Tuesday, August 24, 2004

Chachu's Column #30: Walking down the chosen lane

i walk down the lane.... it is dark.. i am not sure
where i am going.. no one has told me where to go...
but i move on.. i have to move on.. i do not have the
luxury to stop.. occasionally, i can take a break for
a puff or two.. but i cannot stop.. a carcass lies
nearby.. he did not walk.. so the roads started
moving.. and every time he stood up, he used to fall
down backwards - just as the law of inertia told us..
and when he got tired of falling, he just lay still on
the road.. and the roads started taking him along in
their motion forward.. but there were cars that wanted
to move faster than the roads - they crushed him ...
mercilessly ... again and again.. thus the carcass.

... the setting changes.. just like a revolving stage
in a theatre.. the lights blow out and in a flash, the
carcass is replaced by a shopping mall.. the lights
come back again.. the radiance and the blaze is
irritating.. my eyes cannot adjust so quickly.. yet, I
move on... my wife is standing there, waiting for me..
I go inside, holding her hand.. the next hour is spent
in buying many things.. i am not sure i need what i
have brought.. but i buy them anyway.. then things are
consumed for the body.. all senses have their fill..

once outside, the setting is restored.. dark alleys..
all alone.. i look back.. there are images .. many
many images.. images that hold history.. the checkered
past.. it seems only yesterday .. leaving college..
getting the first job .. or even earlier.. the fights
for getting into the dream college .. or even
earlier.. or even later.. many incidents of recent
past are lost.. yet many of much distant past are as
fresh as if they happened yesterday.. many questions
are answered.. many asked.. many revisited.

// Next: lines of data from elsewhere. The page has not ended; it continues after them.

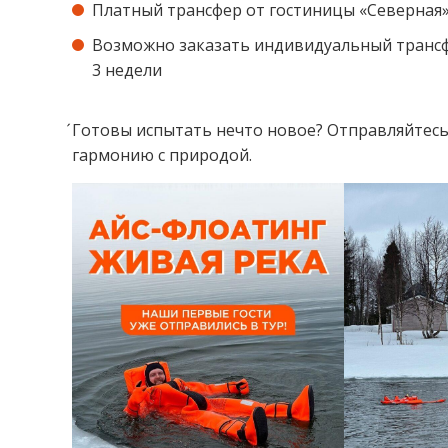
Платный трансфер от гостиницы «Северная», 
Возможно заказать индивидуальный трансф
3 недели
́Готовы испытать нечто новое? Отправляйтес
гармонию с природой.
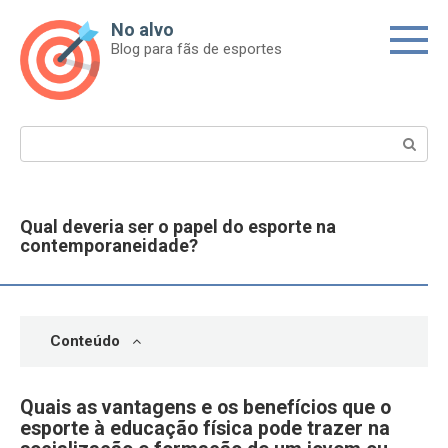
Skip
No alvo
to
Blog para fãs de esportes
content
Search:
Qual deveria ser o papel do esporte na
contemporaneidade?
Conteúdo
Quais as vantagens e os benefícios que o
esporte à educação física pode trazer na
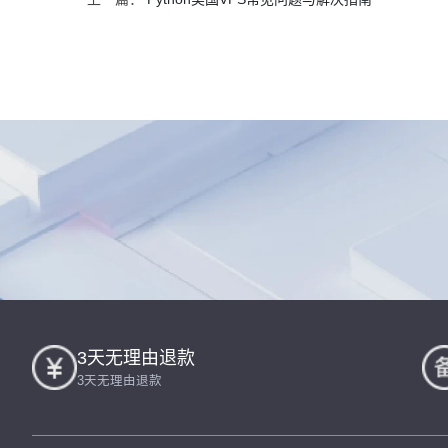
3天无理由退款
3天无理由退款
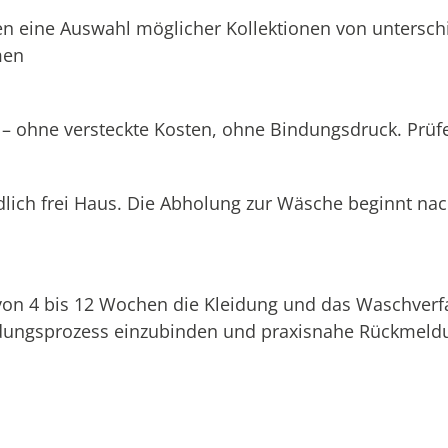
n eine Auswahl möglicher Kollektionen von unterschi
men
 – ohne versteckte Kosten, ohne Bindungsdruck. Prüfen
dlich frei Haus. Die Abholung zur Wäsche beginnt na
 von 4 bis 12 Wochen die Kleidung und das Waschverf
eidungsprozess einzubinden und praxisnahe Rückmeldu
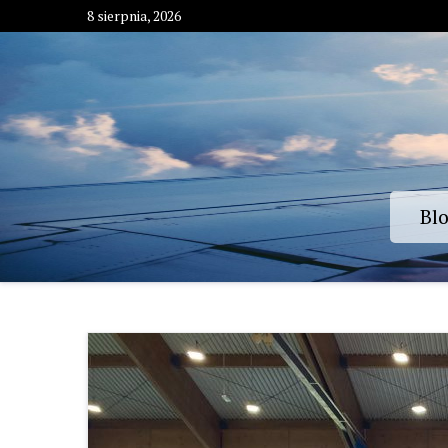
Skip
8 sierpnia, 2026
to
content
Bl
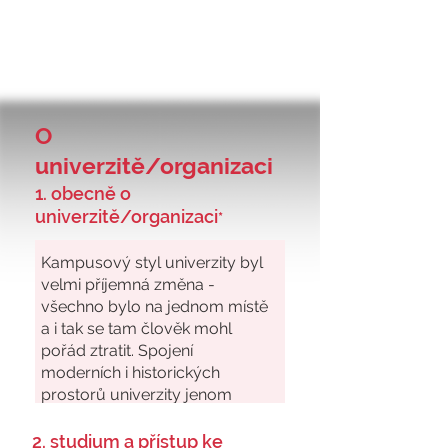
O
univerzitě/organizaci
1. obecně o
univerzitě/organizaci
*
2. studium a přístup ke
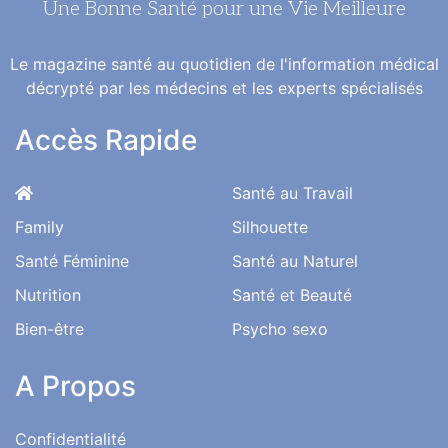
Une Bonne Santé pour une Vie Meilleure
Le magazine santé au quotidien de l'information médical
décrypté par les médecins et les experts spécialisés
Accès Rapide
Santé au Travail
Family
Silhouette
Santé Féminine
Santé au Naturel
Nutrition
Santé et Beauté
Bien-être
Psycho sexo
A Propos
Confidentialité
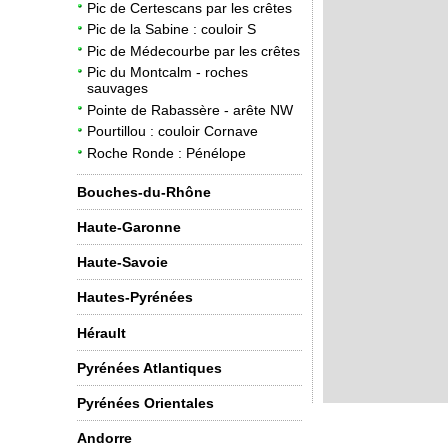
Pic de Certescans par les crêtes
Pic de la Sabine : couloir S
Pic de Médecourbe par les crêtes
Pic du Montcalm - roches
sauvages
Pointe de Rabassère - arête NW
Pourtillou : couloir Cornave
Roche Ronde : Pénélope
Bouches-du-Rhône
Haute-Garonne
Haute-Savoie
Hautes-Pyrénées
Hérault
Pyrénées Atlantiques
Pyrénées Orientales
Andorre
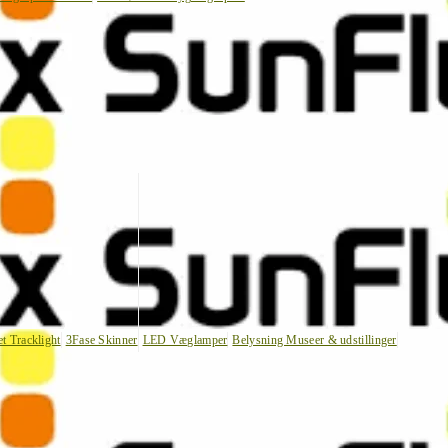
et Tracklight
3Fase Skinner
LED Væglamper
Belysning Museer & udstillinger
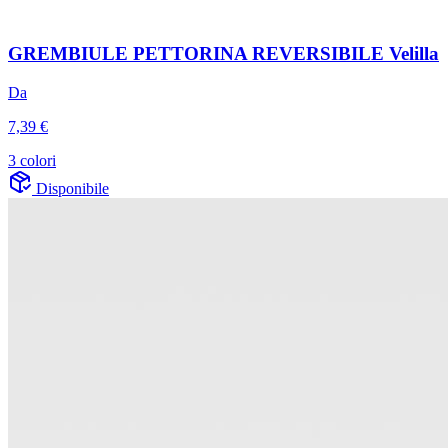
GREMBIULE PETTORINA REVERSIBILE Velilla
Da
7,39 €
3 colori
Disponibile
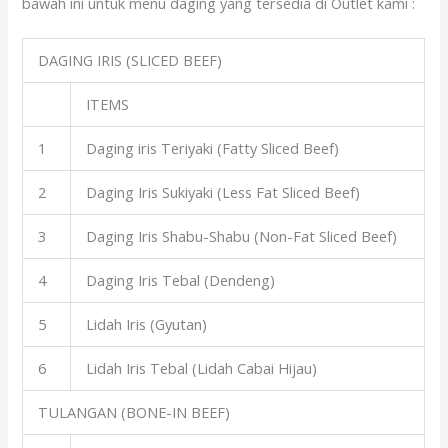
bawah ini untuk menu daging yang tersedia di Outlet kami :
DAGING IRIS (SLICED BEEF)
ITEMS
1
Daging iris Teriyaki (Fatty Sliced Beef)
2
Daging Iris Sukiyaki (Less Fat Sliced Beef)
3
Daging Iris Shabu-Shabu (Non-Fat Sliced Beef)
4
Daging Iris Tebal (Dendeng)
5
Lidah Iris (Gyutan)
6
Lidah Iris Tebal (Lidah Cabai Hijau)
TULANGAN (BONE-IN BEEF)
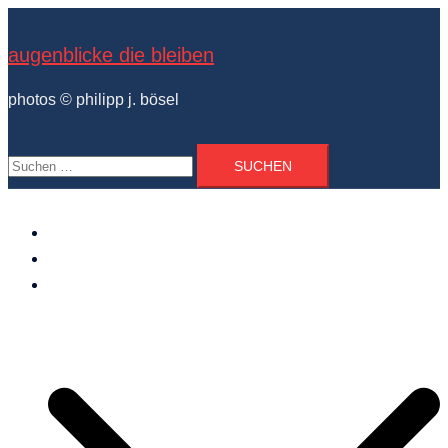
Zum
Inhalt
augenblicke die bleiben
springen
photos © philipp j. bösel
Suchen
nach:
der photograph
vita und ausstellungen
photo projekte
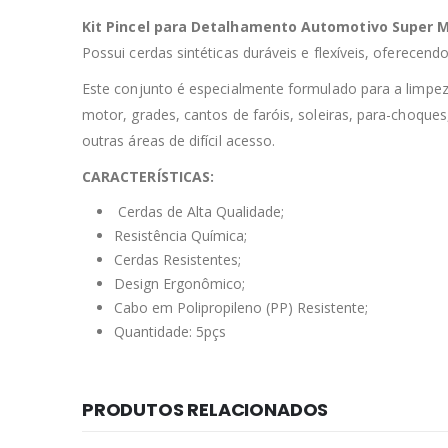
Kit Pincel para Detalhamento Automotivo Super 
Possui cerdas sintéticas duráveis e flexíveis, oferecendo
Este conjunto é especialmente formulado para a limpeza
motor, grades, cantos de faróis, soleiras, para-choque
outras áreas de difícil acesso.
CARACTERÍSTICAS:
Cerdas de Alta Qualidade;
Resistência Química;
Cerdas Resistentes;
Design Ergonômico;
Cabo em Polipropileno (PP) Resistente;
Quantidade: 5pçs
PRODUTOS RELACIONADOS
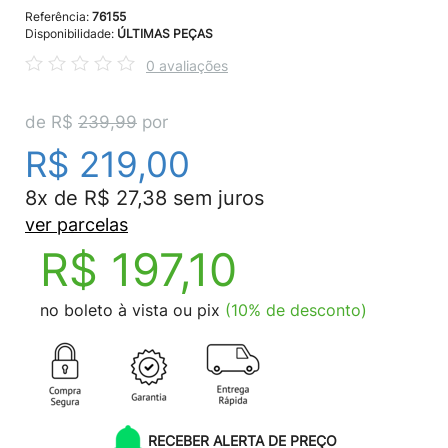
Referência:
76155
Disponibilidade:
ÚLTIMAS PEÇAS
0 avaliações
de R$
239,99
por
R$ 219,00
8x de R$ 27,38 sem juros
ver parcelas
R$ 197,10
no boleto à vista ou pix
(10% de desconto)
RECEBER ALERTA DE PREÇO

a car stops by.. i get inside.. she seems to have a
familiar face.. but i cannot recall her name.. is it
important.. it will be a one-night stand.. or a
one-lift stand.. we do not exchange any words.. the
music plays loud, submerging the silence in its
melody.. i like it that way.. loud, very loud music,
yet melodious.. my body reacts wildly.. the thoughts
are stirring rapidly.. like a potpourri.. for a
moment, I am the universe.. or the ether that fills
all space above the realms of vision... the feeling is
phenomenal.. gazing into the empty sky.. seeking
reasons.. seeking nothing.. just staring.. the
shooting stars and the speckled moon..

the flights of fantasy are broken with the honking of
horns.. there is a traffic jam ahead.. it is time to
say good-bye to her.. but i do not bother with the
words.. no words to start with.. no words to end.. to
each his own..

i get down and get into a bar.. lots of friends are
waiting inside.. music has turned into noise..
intimacy into encroachment.. soberness into
self-indulgence.. there is no yesterday.. there is no
tomorrow.. no images to haunt you.. there are murmurs
from the deepest corners of the mind.. the reasons are
sought.. but i do not want to ask.. i do not want to
answer.. i want temporary respite from the agile mind
- like switching off the car's engine.. and want to
enjoy getting inebriated..

our group is an eclectic mix.. blend of thoughts and
reasons... blend of conformity towards social norms..
some are alone.. some are married.. some are married
and alone.. some not married and not alone..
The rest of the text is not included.